Transports never transition to 'connected', seemingly due to using internal IP for local ICE candidates

We’ve been using mediasoup without issue for over a year now, but in the last couple of weeks have had intermittent problems with transports not connecting and then transitioning within 10 seconds to the ‘disconnected’ state in our deployed app (local testing always works fine). I’m not sure exactly when this happened, so I don’t have a handy version of our deployment to roll back to to compare.

The weird thing is how intermittent these problems are. Sometimes both the send and receive transports that a client is setting up connect successfully; sometimes both fail; sometimes one succeeds and the other fails.
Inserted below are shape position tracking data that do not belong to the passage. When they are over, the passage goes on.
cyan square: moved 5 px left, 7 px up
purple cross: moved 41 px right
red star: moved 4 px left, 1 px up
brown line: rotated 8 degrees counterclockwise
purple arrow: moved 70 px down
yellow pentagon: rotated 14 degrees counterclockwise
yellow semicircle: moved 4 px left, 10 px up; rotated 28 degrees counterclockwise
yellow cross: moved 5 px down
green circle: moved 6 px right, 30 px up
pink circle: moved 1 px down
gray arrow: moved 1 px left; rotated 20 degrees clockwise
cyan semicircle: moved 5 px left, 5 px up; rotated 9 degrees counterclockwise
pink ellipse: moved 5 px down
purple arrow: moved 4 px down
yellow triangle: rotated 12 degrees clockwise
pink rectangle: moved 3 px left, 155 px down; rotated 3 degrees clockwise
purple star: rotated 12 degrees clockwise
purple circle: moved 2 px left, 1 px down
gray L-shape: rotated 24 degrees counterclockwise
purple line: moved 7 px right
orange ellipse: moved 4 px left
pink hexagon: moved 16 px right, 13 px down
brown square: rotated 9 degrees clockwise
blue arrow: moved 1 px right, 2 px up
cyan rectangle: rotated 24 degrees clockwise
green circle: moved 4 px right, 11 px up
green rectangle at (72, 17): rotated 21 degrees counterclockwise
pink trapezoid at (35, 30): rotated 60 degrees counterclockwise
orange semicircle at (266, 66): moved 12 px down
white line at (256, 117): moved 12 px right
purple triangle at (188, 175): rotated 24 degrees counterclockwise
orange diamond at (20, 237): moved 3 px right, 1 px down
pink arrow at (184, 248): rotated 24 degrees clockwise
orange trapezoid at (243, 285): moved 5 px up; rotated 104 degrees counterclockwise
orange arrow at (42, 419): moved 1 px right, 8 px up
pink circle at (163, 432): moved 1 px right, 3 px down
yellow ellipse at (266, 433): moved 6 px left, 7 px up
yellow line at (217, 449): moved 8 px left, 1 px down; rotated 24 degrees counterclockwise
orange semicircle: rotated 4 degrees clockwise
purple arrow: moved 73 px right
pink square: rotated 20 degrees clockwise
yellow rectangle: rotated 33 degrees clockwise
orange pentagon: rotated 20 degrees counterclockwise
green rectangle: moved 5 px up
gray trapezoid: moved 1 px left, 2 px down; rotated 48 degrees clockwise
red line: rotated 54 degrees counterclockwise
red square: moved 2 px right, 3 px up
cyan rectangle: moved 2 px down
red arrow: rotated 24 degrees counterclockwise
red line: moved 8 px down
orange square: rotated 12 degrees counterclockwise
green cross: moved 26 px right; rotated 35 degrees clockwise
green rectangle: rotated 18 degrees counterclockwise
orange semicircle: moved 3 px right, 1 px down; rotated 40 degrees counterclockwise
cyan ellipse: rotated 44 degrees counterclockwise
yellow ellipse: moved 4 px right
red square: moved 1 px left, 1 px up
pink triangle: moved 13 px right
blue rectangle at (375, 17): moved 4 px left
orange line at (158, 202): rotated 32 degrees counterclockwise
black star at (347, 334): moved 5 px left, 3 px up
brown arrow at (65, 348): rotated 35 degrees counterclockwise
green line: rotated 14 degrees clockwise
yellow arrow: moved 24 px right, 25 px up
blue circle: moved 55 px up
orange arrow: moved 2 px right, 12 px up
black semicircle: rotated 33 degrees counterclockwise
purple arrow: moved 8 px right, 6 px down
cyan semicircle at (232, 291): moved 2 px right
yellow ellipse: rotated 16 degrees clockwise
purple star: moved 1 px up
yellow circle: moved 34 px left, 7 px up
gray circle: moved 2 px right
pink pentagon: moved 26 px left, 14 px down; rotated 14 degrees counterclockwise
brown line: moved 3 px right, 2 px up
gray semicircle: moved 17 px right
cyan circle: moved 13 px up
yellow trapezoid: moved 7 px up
I’ve had to relearn a lot of WebRTC concepts trying to debug this, since the stability of mediasoup up to this point has led me to focus on other parts of our application. The debug process has me currently looking at chrome://webrtc-internals to try to figure out why these connections aren’t successful. It seems like, when the transports do connect successfully, the local RTCIceCandidate that gets used for the connection has my external IP address, while when the transports fail to connect, all of the local RTCIceCandidates that are listed have internal IPs, e.g. 10.1.214.64, 192.168.0.60, etc. I could see this being the problem, if the client is only giving the server internal addresses, and the server is obviously not able to respond correctly if it’s trying those internal addresses. I’m not sure how mediasoup is getting the local addresses to send to the server, so I’m not sure why it sometimes gets the external address and succeeds and sometimes gets only internal addresses and fails.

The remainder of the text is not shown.